The lowdown: Sparkling wine—Champagne, cava, prosecco, etc.—has for so long been associated with celebrations, yet its versatility demands we pop it on more than just New Year’s Eve and NASCAR victories. Tragically, the average American consumes less than half a glass of Champagne a year. (That doesn’t count other types of sparkling wine, but still, come on, America.) Sparkling wine’s effervescence makes it a great pairing with fried foods—try it with potato chips—and cava is a great pairing for popcorn. Rosé options, new domestic producers, and a wide range of price points make our current moment one of the best for bubbly fans.

At its most basic, there are two ways to produce sparkling wine. The first is the champagne method, also called methode traditionelle, in which winemakers introduce yeast and sugar into a bottle of wine. The yeast slowly eat up the sugar and release carbon dioxide, or bubbles, as a result of their natural metabolic process. The second method is the charmat method—once described to me as “the SodaStream method”—by which carbon dioxide is injected into tanks of wine to create bubbles. The champagne method is time-consuming and labor-intensive, and it can take years before a bottle is released by the winemaker. Hence, a higher price tag. The tank-carbonation method speeds the process up, meaning a wine could be ready in four months instead of seven years. That keeps these sparkling wines more affordable, but also doesn’t produce the same complex flavors that years of aging on yeast bits (called lees) will yield. Time really makes the difference when it comes to sparkling wines.

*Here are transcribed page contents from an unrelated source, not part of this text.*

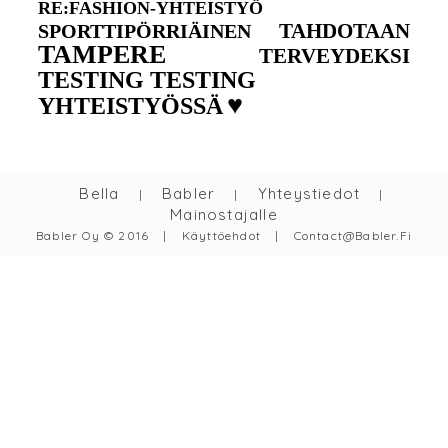
RE:FASHION-YHTEISTYÖ
TAHDOTAAN
SPORTTIPÖRRIÄINEN
TAMPERE
TERVEYDEKSI
TESTING TESTING
♥
YHTEISTYÖSSÄ
Bella
Babler
Yhteystiedot
|
|
|
Mainostajalle
Babler Oy © 2016
|
Käyttöehdot
|
Contact@babler.fi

Some types of sparkling wine—most famously, Champagne—are protected by local laws. Champagne must come from Champagne, France, and comply with other regulations, such as a mandated length of aging time and fermentation method. (Fun fact: U.S.-made champagne, usually from California, that had the c-word on its label before 2006 was grandfathered in and allowed to continue using the term.) Cava also has a stylistic protective designation in Spain and must be made via the methode traditionelle. It typically ages between nine months (basic vintages), 15 months (reserva), and thirty months (gran reserva). Prosecco is made via the tank carbonation method, and doesn’t have any contact with yeast lees. German sekt is typically made via the tank carbonation method as well, and its grapes can come from anywhere in Germany’s 13 primary regions. There are also fawned-over sparkling wine styles coming out of England’s Eastern Coast, Tanzania, and of course, the United States.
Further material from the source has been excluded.